◆ Exercise ◆
Leave out every picture and set down, exactly, the lines below from the one holding "Другие производители" up to and including the one holding "Text vašej správy (povinné)".

▽

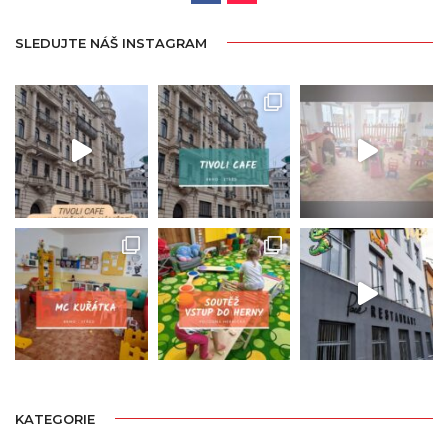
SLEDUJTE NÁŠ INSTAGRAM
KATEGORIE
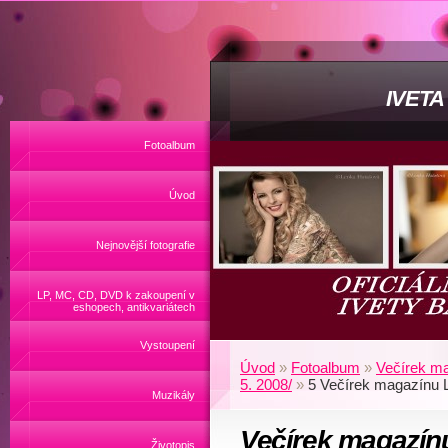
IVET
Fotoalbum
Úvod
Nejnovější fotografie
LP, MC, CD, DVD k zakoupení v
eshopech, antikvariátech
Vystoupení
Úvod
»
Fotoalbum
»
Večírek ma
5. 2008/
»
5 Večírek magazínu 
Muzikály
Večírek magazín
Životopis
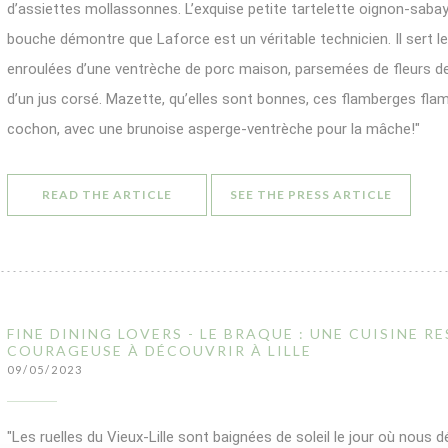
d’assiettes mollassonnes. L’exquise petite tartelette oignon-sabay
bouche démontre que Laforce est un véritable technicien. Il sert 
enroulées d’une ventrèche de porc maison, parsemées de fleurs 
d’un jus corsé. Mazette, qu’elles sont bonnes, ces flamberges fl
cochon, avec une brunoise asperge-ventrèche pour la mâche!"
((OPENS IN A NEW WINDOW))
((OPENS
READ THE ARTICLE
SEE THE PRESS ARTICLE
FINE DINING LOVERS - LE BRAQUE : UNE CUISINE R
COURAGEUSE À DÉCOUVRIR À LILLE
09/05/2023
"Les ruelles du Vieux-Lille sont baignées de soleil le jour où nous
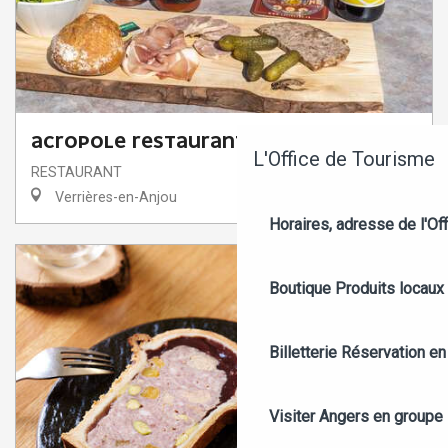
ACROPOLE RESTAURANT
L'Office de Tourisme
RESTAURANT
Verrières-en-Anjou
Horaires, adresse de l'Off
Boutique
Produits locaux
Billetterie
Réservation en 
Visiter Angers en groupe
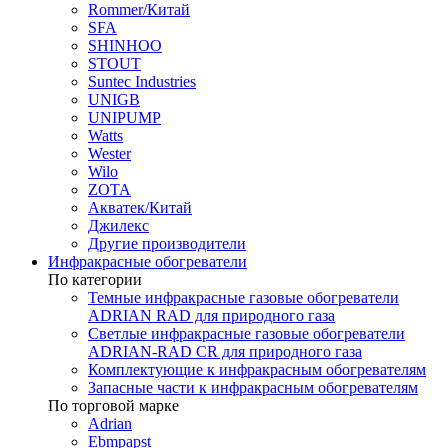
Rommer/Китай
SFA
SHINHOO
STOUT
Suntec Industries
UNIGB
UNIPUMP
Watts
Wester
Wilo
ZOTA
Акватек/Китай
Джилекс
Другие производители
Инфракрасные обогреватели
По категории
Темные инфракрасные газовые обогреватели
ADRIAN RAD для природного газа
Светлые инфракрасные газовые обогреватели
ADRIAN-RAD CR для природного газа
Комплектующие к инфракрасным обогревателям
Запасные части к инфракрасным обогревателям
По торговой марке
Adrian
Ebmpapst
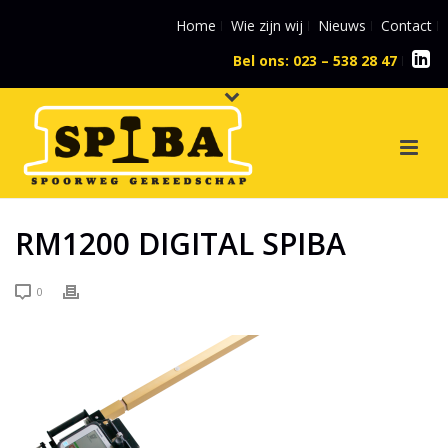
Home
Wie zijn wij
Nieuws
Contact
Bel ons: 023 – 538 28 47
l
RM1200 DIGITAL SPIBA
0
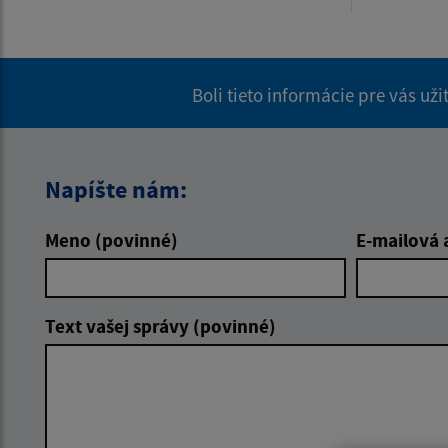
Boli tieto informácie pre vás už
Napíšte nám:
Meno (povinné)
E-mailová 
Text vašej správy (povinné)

△
▽

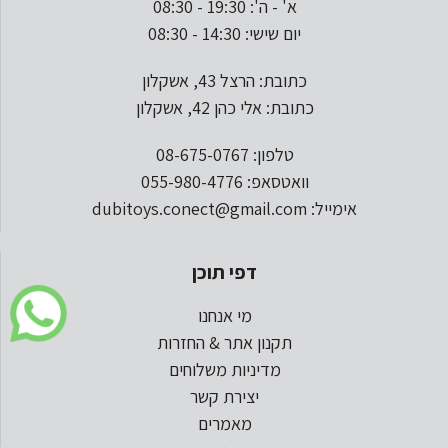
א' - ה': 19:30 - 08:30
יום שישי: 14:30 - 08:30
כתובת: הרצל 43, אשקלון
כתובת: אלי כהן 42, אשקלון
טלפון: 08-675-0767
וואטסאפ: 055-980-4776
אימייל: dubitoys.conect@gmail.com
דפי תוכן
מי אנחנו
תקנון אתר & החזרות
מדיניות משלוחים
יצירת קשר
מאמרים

△

◆ Exercise answer ◆
Другие производители
Инфракрасные обогреватели
По категории
Темные инфракрасные газовые обогреватели
ADRIAN RAD для природного газа
Светлые инфракрасные газовые обогреватели
ADRIAN-RAD CR для природного газа
Комплектующие к инфракрасным обогревателям
Запасные части к инфракрасным обогревателям
По торговой марке
Adrian
Ebmpapst
Home
Wie zijn wij
Nieuws
Contact
Bel ons: 023 – 538 28 47
l
RM1200 DIGITAL SPIBA
0
Boli tieto informácie pre vás už
Napíšte nám:
Meno (povinné)
E-mailová 
Text vašej správy (povinné)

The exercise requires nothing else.